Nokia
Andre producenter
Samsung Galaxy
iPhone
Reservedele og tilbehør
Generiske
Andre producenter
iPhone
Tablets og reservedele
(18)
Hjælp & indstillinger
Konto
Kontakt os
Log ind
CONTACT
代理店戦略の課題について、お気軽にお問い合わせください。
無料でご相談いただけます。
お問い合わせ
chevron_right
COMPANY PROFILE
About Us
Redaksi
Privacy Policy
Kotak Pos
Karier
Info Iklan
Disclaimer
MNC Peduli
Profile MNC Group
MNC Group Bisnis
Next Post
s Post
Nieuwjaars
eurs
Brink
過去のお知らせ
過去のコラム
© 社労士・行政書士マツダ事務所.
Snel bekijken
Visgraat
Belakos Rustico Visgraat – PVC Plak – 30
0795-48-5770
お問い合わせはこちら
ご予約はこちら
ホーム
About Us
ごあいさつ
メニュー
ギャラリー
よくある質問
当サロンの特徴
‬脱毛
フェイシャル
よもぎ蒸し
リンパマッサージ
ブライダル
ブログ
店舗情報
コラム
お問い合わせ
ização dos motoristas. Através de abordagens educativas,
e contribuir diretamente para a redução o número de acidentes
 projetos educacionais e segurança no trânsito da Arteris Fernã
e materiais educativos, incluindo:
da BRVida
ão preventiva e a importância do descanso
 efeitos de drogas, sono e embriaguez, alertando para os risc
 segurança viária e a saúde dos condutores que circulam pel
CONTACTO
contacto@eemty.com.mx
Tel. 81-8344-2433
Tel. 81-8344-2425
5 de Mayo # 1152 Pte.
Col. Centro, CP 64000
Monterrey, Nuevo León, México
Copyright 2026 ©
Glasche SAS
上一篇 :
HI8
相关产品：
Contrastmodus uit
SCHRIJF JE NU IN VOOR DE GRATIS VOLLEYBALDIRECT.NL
------------------------------------------------
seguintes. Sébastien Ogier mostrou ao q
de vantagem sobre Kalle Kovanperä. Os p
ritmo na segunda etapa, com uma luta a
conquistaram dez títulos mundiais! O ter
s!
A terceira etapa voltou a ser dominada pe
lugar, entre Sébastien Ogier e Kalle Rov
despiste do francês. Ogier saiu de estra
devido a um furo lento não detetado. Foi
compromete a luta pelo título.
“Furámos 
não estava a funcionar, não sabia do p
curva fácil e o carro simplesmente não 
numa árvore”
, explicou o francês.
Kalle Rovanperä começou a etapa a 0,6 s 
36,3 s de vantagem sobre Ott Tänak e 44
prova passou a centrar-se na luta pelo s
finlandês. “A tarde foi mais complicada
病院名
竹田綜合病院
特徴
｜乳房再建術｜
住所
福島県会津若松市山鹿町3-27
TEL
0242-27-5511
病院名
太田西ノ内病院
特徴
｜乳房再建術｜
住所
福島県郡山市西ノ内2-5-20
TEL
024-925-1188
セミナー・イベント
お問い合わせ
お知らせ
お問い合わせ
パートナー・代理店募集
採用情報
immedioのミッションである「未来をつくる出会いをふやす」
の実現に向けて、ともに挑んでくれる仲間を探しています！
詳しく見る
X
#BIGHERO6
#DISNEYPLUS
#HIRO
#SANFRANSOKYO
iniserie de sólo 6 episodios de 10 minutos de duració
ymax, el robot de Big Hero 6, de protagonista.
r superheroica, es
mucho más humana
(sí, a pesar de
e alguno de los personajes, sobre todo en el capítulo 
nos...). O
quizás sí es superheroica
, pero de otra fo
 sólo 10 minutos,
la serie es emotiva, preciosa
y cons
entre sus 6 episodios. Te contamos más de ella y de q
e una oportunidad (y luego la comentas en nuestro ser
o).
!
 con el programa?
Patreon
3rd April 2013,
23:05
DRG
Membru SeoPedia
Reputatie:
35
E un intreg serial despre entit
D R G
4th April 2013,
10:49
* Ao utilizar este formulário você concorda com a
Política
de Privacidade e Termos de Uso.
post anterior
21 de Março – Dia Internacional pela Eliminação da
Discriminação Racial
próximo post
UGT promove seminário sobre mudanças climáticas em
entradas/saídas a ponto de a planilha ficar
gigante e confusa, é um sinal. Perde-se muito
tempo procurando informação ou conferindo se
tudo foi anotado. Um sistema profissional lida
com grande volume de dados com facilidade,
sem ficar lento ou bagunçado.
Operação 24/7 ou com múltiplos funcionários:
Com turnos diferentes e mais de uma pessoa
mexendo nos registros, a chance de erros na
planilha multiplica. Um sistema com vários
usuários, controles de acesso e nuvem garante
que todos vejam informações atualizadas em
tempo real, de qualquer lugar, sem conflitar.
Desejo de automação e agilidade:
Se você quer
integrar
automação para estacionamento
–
------------------------------------------------
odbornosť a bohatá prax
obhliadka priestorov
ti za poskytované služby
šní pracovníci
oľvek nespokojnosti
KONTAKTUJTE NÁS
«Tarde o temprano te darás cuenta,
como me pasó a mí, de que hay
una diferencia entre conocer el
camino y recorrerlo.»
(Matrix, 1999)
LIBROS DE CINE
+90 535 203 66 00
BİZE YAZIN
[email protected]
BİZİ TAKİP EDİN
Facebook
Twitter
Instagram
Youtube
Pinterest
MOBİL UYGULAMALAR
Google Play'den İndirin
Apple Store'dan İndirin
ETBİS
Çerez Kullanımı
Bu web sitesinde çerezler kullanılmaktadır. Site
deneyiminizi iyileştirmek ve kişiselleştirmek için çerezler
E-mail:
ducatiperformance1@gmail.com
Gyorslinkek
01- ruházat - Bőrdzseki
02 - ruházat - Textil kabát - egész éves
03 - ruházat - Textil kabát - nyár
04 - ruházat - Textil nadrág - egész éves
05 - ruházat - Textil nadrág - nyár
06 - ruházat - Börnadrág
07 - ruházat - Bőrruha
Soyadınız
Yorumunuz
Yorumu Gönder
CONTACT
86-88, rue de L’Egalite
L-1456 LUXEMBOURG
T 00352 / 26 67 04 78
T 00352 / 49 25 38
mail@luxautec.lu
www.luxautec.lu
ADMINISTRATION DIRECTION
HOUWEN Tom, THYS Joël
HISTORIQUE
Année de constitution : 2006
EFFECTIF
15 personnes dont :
------------------------------------------------
▶ **Task directions**: All lines above between those holding "o temprano te" and "MOBİL UYGULAMALAR", inclusive, must be set down unchanged, and no other line may be included.

▶ **Answer to this exercise**:
«Tarde o temprano te darás cuenta,
como me pasó a mí, de que hay
una diferencia entre conocer el
camino y recorrerlo.»
(Matrix, 1999)
LIBROS DE CINE
+90 535 203 66 00
BİZE YAZIN
[email protected]
BİZİ TAKİP EDİN
Facebook
Twitter
Instagram
Youtube
Pinterest
MOBİL UYGULAMALAR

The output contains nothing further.